_Task statement_
Since the records include pictures, leave those out while you reproduce exactly and only the lines from the one containing "fizyczne i emocjonalne" through the one containing "Tagasi avalehele", inclusive.

_Available data_

_____

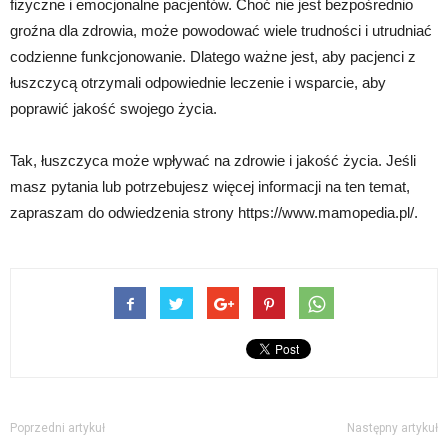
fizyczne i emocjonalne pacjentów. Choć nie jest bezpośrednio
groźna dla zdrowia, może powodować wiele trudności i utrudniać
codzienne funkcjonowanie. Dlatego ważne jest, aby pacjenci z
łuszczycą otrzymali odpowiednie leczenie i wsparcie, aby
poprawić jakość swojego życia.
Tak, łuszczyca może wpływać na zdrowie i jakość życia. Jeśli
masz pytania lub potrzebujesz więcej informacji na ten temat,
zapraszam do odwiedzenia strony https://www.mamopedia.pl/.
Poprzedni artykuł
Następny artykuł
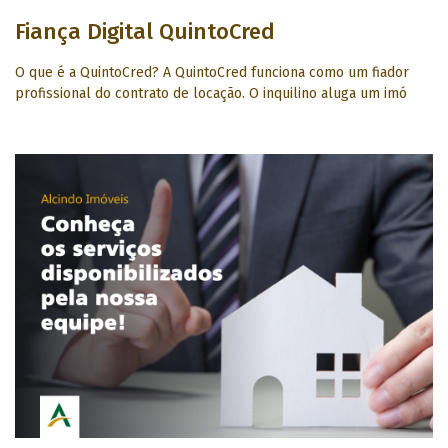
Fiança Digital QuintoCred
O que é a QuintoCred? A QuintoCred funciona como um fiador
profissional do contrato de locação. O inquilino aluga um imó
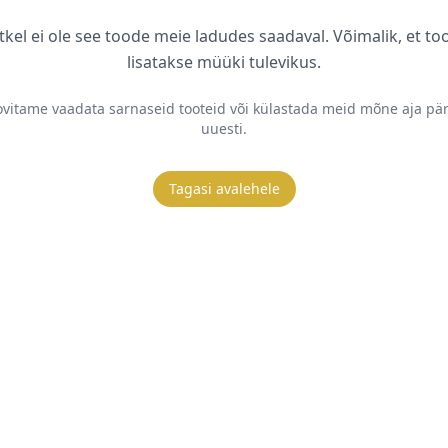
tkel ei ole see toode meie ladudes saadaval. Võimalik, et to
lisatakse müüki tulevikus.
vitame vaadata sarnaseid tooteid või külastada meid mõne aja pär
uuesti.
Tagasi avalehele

_____

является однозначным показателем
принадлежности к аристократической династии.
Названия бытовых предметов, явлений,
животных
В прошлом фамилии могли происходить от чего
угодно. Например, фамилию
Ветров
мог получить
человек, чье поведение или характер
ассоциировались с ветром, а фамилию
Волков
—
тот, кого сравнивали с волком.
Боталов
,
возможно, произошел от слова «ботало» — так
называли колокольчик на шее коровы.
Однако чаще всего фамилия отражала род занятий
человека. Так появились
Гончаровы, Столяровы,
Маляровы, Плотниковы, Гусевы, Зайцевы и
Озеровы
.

_____

_Answer box_
fizyczne i emocjonalne pacjentów. Choć nie jest bezpośrednio
groźna dla zdrowia, może powodować wiele trudności i utrudniać
codzienne funkcjonowanie. Dlatego ważne jest, aby pacjenci z
łuszczycą otrzymali odpowiednie leczenie i wsparcie, aby
poprawić jakość swojego życia.
Tak, łuszczyca może wpływać na zdrowie i jakość życia. Jeśli
masz pytania lub potrzebujesz więcej informacji na ten temat,
zapraszam do odwiedzenia strony https://www.mamopedia.pl/.
Poprzedni artykuł
Następny artykuł
Fiança Digital QuintoCred
O que é a QuintoCred? A QuintoCred funciona como um fiador
profissional do contrato de locação. O inquilino aluga um imó
tkel ei ole see toode meie ladudes saadaval. Võimalik, et to
lisatakse müüki tulevikus.
vitame vaadata sarnaseid tooteid või külastada meid mõne aja pär
uuesti.
Tagasi avalehele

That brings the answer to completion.